HEDEP Genel Başkanı’ndan yerel seçim ve ittifak açıklaması
AMİDA HABER- Halkların Eşitlik ve Demokrasi Partisi (HEDEP) Yerel Yönetimler Kurulu “Örgütlü toplumla demokratik yerel yönetimlere" sloganı ile konferans düzenledi. Ankara’da yapılan kongerasnta konuşan HEDEP Eş Genel Başkanı Tuncer Bakırhan yerel seçim ve ittifaklara ilişkin önemli açıklamalarda bulundu.
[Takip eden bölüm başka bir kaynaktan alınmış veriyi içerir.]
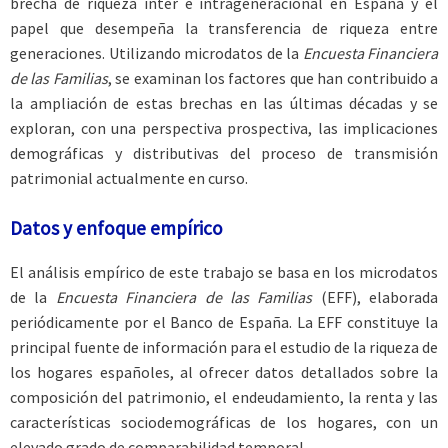
brecha de riqueza inter e intrageneracional en España y el
papel que desempeña la transferencia de riqueza entre
generaciones. Utilizando microdatos de la
Encuesta Financiera
de las Familias
, se examinan los factores que han contribuido a
la ampliación de estas brechas en las últimas décadas y se
exploran, con una perspectiva prospectiva, las implicaciones
demográficas y distributivas del proceso de transmisión
patrimonial actualmente en curso.
Datos y enfoque empírico
El análisis empírico de este trabajo se basa en los microdatos
de la
Encuesta Financiera de las Familias
(EFF), elaborada
periódicamente por el Banco de España. La EFF constituye la
principal fuente de información para el estudio de la riqueza de
los hogares españoles, al ofrecer datos detallados sobre la
composición del patrimonio, el endeudamiento, la renta y las
características sociodemográficas de los hogares, con un
elevado grado de comparabilidad temporal.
'Halk her zaman bize sahip çıktı'
Bakırhan'ın konuşmasında öne çıkan başlıklar şöyle, “Kendi yaşadığı bölgelerde, yerellerde, toplumda aynı zamanda halkının özgürlük sorunlarının çözümüne de yerel yönetimler büyük katkılar sundu. En başta, Kürt sorununun demokratik çözümü için yerel yönetimlerimizin ortaya koyduğu çaba takdire şayandır. Kürt sorunu da bu ülkenin bir sorunu olduğu için yerel yönetimlerin de bir sorunudur. Halk, tüm bu olumsuzluklara rağmen bizlere sahip çıktı ve bizlere inanıyor. Defalarca kayyım atanmasına rağmen halkımızın tekrar bizi tercih etmesinin tek sebebi var. Çünkü onları temsil ediyoruz, beraber yönetiyoruz. Beraber yönetmeye devam ediyoruz. Biz halkın kendisiyiz, halkın eviyiz, halkın taleplerinin yansıdığı ve çözüldüğü bir yerel yönetimler anlayışını da hayata geçirmeye çalışıyoruz. Ne mutlu sizlere, bizlere, geçmişte bu mücadeleyi onurlu bir şekilde devam ettiren, bunun uğrunda şehit düşen, zindanlarda bulunan arkadaşlara çok değerli ve onurlu mücadelenin temsilcileriyiz ve mücadeleyi devam ettireceğiz.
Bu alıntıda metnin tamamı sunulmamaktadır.